The following notations are used in this paper. Let 𝒪 = {(p, BVF(p)) | p ∈ Z³} be the bone volume fraction (BVF) representation of a TB image, where Z is the set of integers, Z³ is the rectangular grid, p is a voxel location, and BVF(p) is the BVF value at p. Let O denote the set of voxels with non-zero BVF, i.e., O = {p | p ∈ Z³ ∧ BVF(p) ≠ 0}. In the following, we describe the basic principle of the fuzzy skeletonization algorithm, which eliminates data loss in the binarization step and improves the performance.

2.2 Fuzzy Skeletonization

The performance of our TB plate-width computation method is highly dependent on the quality of the surface skeleton generated from the volumetric representation of a TB network acquired by in vivo imaging. In our previous algorithm, a binary skeletonization algorithm was used, which is always associated with binarization related data loss adding skeletal inaccuracies such as disruption of trabecular rods, perforation of plates, and filling small marrow holes. Recently, Jin and Saha [36] developed a fuzzy skeletonization algorithm based on fuzzy grassfire propagation, which eliminates binarization related data loss. Blum’s grassfire transform, originally defined for binary objects, was modified for fuzzy representation of TB images where the BVF is used to define the instantaneous speed of the grassfire front at a given bone voxel. The speed of grassfire front at a given TB voxel p is inversely proportional to its BVF. Using this notion, it can be shown that the fuzzy distance transform (FDT) [38] value at p defines the time that the fire front reaches p. Therefore, the propagation time of a fire front at a TB voxel p to its neighbor q is equal to the local BVF-weighted distance between p and q, and this equality is violated only at skeletal or quench points where the propagation process is interrupted and stopped. Thus, a TB voxel p is a fuzzy quench voxel (Figure 3(c)) if the following inequality holds for every neighbor q of p

Figure 3.

Results of intermediate steps of fuzzy skeletonization. (a) 3-D display of TB region in a μ-CT image of a cadaveric distal tibia specimen. (b) A sagittal image slice displaying the fuzziness in the image. (c) All quench voxels before filtering. (d) Results of final skeleton after filtering noisy quench voxels in (c); red arrows highlight noisy branches. (e) Results of local significance computation. (f) Final results after noisy branch pruning.

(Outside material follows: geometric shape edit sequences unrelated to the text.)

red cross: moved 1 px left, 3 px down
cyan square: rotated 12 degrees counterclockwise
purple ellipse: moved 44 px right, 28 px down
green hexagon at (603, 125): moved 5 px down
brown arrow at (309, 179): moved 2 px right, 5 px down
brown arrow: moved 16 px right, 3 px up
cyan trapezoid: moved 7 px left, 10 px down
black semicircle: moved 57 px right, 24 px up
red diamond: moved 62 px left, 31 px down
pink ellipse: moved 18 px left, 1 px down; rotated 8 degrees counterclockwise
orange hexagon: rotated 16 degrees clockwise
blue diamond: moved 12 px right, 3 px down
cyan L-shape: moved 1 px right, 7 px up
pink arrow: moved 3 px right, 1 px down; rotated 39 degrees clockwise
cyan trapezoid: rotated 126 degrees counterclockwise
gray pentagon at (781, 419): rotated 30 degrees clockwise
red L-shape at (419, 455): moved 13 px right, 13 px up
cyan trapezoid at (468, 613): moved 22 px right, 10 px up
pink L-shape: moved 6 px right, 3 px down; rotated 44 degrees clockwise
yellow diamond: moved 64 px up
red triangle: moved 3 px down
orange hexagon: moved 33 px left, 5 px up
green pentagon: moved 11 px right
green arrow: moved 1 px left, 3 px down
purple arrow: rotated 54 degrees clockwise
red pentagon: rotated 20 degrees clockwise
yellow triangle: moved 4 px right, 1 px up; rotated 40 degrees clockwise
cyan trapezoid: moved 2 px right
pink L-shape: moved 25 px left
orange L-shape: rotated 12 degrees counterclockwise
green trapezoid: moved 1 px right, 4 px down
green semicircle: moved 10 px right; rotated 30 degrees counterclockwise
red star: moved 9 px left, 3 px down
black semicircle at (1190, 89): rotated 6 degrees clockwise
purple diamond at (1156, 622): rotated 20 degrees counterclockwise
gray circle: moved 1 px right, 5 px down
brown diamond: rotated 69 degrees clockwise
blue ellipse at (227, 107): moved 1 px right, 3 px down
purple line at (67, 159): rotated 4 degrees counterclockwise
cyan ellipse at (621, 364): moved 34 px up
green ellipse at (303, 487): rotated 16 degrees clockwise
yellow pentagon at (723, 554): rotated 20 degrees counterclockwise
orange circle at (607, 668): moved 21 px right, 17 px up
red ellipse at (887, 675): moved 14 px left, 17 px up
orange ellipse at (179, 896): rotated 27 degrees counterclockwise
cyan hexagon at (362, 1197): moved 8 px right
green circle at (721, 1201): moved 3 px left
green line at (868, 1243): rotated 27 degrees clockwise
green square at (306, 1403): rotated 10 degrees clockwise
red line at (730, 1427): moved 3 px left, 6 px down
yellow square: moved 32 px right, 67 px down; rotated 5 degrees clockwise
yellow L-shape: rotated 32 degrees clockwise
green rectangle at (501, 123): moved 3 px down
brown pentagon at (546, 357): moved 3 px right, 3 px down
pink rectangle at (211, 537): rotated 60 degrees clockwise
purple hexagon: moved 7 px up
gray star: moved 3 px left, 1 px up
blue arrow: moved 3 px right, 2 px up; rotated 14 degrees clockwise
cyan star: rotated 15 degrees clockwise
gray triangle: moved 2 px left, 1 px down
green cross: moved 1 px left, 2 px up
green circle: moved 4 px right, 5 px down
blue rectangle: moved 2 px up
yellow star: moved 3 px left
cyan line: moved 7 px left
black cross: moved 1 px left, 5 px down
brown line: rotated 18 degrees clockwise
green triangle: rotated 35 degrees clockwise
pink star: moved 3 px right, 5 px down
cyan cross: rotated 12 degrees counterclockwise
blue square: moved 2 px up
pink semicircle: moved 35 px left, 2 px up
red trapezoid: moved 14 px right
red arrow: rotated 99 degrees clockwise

$$\mathit{FDT}(q)-\mathit{FDT}(p)<\frac{1}{2}\left(\text{BVF}(p)+\text{BVF}(q)\right)\mid p-q\mid .$$ (1)

Following the above definition, a quench voxel fails to pass the grassfire front to any of its neighbors, and thus, grassfire is extinguished at quench voxels.

Although the fuzzy quench voxel captures medial axes or symmetry-structures using the notion of fuzzy grassfire transform, it creates a large number of spurious quench voxels. Spurious quench voxels generate noisy skeletal branches, which are not necessary to describe the overall object shape and topology. Often, such noisy branches add undesired complexities in the skeleton and reduce the effectiveness of skeleton-derived measures. Therefore, it is necessary to remove spurious quench voxels, which is accomplished using their significance measures. Here, a function that resembles the “collision impact” of individual TB voxels is used to determine the significance of a quench voxel. Collision impact ξ of a quench voxel p is defined as follow:

$$\xi (p)=1-f_{+}\left(\underset{q\in N^{\ast }(p)}{max}\frac{\mathit{FDT}(q)-\mathit{FDT}(p)}{\frac{1}{2}\left(\text{BVF}(p)+\text{BVF}(q)\right)\mid p-q\mid }\right),$$ (2)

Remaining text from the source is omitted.